The Madhya Pradesh government had sought permission of the environment ministry's Forest Advisory Committee (FAC) for diverting 80 hectares of forestland to set up an IIT, which the HRD ministry sanctioned to the state in the 11th five-year plan.

Diversion of any forestland needs government's permission under the Forest Conservation Act, except one hectare of forestland for construction of buildings of public importance such as schools, hospitals, dispensaries and community halls.

The FAC rejected the proposal saying that diverting so much of forestland will damage the ecological balance in and around the city of Indore, the only city in India which could had the distinction of having both IIT and IIM.

"The proposal of the state government of Madhya Pradesh to diver forest land located in vicinity of an important city for setting up of a non specific project, such as IIT, without undertaking a detailed exercise to examine all feasible alternatives, may be rejected," the committee said, in its report submitted to environment minister Jairam Ramesh.

Agreeing to the proposal would have meant cutting down of 7,164 trees with a good density of 89.55 trees per hectare. "There is very less good forestland around Indore. This is a reserved forest of good quality," said a ministry official.

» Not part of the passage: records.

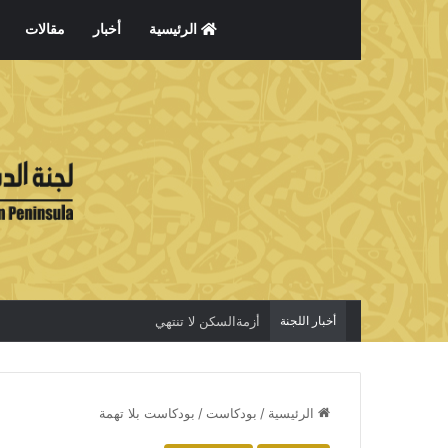
الرئيسية
أخبار
مقالات
أخبار اللجنة
أزمةالسكن لا تنتهي
الرئيسية
/
بودكاست
/
بودكاست بلا تهمة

The worse was that the committee found the land in Hasalpur village indicated in the proposal for compensatory afforestation was not suitable to raise plantation. And, no alterative land for afforestation was mentioned in the proposal.

The FAC, however, gave some relief to urban development minister Kamal Nath as it approved an up-gradation of a national highway in his parliamentary constituency. For this, 48 hectares of forestland will have to be diverted between Amarwada and Narsinghpur.

Environment minister Jairam Ramesh was accused of blocking highway projects falling in Nath's constituency, when he was road transport minister. This is the first major project getting FAC approval after Nath was appointed as urban development minister.

The FAC also had some good news for Mayawati as it approved diversion of forestland for construction of eight-lane expressway on Upper Ganga Canal in five districts of Uttar Pradesh despite an adverse report by its regional office in Lucknow. Already, people have protested for acquisition of their land for the project in Ghaziabad.